Last year, Chelsea Philips, the child’s mom, checked into Los Angeles’ Cedars-Sinai Medical Center. Doctors were to do a Caesarean section (or C-section).
There was an inherent risk because the child would be born premature at only 26 weeks. However, the expecting mom was in good hands with capable doctors to deliver her baby. Little did she or anyone else know, the baby would be born in a special way.
Normally, right after conception, an amniotic sac forms around the fertilized egg. According to NLM (MedlinePlus), the “fluid is a clear, slightly yellowish liquid that surrounds the unborn baby (fetus) during pregnancy. It is contained in the amniotic sac.”
— Parents Magazine (@parentsmagazine) February 26, 2016
The protective bubble gives the growing baby room to move around. It offers a safe-growing environment from bumps and rapid movement, allows the baby’s bones to develop normally, and protects the lungs while they develop for use outside the womb.
In uncomplicated pregnancies, the membranous fluid stays within the sac until a woman goes into labor and the baby starts its way down the birth canal. It’s the classic “water breaking” or “Honey, it’s time; I think my water broke” scenarios.
However, baby Silas had other plans. When doctors removed his tiny frame from his mommy’s womb, he was still inside the sac and appeared as if he were still asleep. Doctors used a scalpel to cut the sac. However, what should have occurred on the inside happened outside — and the birth was caught on tape. Daily Mail described the scene inside the hospital room.
“The doctor is then passed a pair of surgical scissors and makes the tiniest incision into the protective layer. The baby quickly spills out of the sac, which tears like cling film as he opens it with his fingers.
“He then gently clears the baby’s airways with his gloved finger. The extraordinary baby lets out its first cry as it is caught by medical staff who [sic] unwrap the umbilical cord from around its waist.
“It finishes with the newborn letting out little coughs as the doctor turns them on to its front and helps him breathe.”
At times, babies are born when the sac gets trapped around the child’s head, which makes them look like they have a bubble helmet. In fact, the term is derived from the Latin word, “caul,” or “helmet.” This type of birth is rare enough, according to sources, but delivering a child still fully enclosed in the sac is even rarer: only 1 in 80,000 births happen en-caul.

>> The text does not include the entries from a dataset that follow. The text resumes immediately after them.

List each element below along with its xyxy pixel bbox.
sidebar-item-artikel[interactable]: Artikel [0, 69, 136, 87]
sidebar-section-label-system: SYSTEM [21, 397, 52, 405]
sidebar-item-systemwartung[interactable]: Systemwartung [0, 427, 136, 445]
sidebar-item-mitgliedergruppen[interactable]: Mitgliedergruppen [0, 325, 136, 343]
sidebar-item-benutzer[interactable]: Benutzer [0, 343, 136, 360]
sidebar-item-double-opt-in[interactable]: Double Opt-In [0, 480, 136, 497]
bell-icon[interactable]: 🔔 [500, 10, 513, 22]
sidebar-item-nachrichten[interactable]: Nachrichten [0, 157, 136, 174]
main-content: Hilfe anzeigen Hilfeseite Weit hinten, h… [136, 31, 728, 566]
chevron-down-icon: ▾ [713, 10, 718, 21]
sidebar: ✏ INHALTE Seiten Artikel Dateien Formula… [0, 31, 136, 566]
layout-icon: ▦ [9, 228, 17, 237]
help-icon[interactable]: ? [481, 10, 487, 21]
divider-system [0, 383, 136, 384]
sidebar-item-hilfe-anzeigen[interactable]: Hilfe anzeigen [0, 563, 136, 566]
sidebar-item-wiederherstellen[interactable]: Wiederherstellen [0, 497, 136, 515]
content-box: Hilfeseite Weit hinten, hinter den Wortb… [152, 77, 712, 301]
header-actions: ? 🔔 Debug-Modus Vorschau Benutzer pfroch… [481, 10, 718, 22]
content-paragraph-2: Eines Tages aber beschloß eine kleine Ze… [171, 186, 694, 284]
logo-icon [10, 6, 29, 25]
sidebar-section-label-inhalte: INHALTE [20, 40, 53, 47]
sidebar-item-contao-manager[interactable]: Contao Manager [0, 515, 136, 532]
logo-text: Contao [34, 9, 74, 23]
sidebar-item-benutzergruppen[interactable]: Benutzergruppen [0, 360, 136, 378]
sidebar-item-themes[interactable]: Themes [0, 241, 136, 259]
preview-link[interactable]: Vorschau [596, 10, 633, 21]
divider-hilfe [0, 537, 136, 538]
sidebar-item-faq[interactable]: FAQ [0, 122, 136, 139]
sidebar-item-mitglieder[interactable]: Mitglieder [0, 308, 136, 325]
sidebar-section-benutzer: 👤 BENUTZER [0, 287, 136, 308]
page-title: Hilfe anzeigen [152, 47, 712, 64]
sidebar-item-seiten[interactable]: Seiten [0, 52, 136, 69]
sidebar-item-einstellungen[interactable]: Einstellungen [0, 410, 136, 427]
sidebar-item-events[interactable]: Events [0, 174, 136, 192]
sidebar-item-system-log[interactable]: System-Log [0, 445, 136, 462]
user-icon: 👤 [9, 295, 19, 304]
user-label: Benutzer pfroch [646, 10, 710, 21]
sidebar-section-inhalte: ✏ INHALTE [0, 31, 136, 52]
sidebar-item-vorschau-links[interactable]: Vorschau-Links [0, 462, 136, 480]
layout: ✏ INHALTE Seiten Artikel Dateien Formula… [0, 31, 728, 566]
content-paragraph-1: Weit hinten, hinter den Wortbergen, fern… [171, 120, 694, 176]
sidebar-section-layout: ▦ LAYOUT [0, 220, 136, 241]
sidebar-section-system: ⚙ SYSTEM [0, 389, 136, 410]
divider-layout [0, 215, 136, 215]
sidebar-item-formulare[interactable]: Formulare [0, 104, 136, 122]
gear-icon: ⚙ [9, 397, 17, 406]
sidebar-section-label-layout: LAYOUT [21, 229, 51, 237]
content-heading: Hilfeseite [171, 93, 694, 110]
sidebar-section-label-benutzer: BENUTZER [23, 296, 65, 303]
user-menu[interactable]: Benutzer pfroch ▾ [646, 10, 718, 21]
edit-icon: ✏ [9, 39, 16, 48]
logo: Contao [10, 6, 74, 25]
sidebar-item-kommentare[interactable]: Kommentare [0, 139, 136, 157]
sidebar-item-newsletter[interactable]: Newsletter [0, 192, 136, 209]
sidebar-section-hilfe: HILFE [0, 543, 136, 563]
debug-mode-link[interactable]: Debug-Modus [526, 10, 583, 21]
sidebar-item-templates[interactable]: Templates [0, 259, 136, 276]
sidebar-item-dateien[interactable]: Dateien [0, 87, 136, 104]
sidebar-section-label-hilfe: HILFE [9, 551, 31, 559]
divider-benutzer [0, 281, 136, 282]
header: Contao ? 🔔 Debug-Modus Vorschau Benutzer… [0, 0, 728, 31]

— OPD News Feed (@OPDNewsFeed) February 25, 2015
Neonatologist William Binder said he and hospital staff were shocked, which underscores the rarity of the moment. To put it in perspective, some doctors go through their whole careers without bearing witness to this miracle of birth.
The new mommy spoke to reporters about the precious moment. She described how astonished she was about what had taken place.
“It was definitely like a clear film, where you could definitely make out his head and his hair. I was like, oh my gosh, Silas, you’re a little special baby.”
Although the en-caul baby was born premature, he and his mother seem to be doing well. And thanks to the power of social media, the world got a glimpse of the miracle of life — albeit in a peculiar way.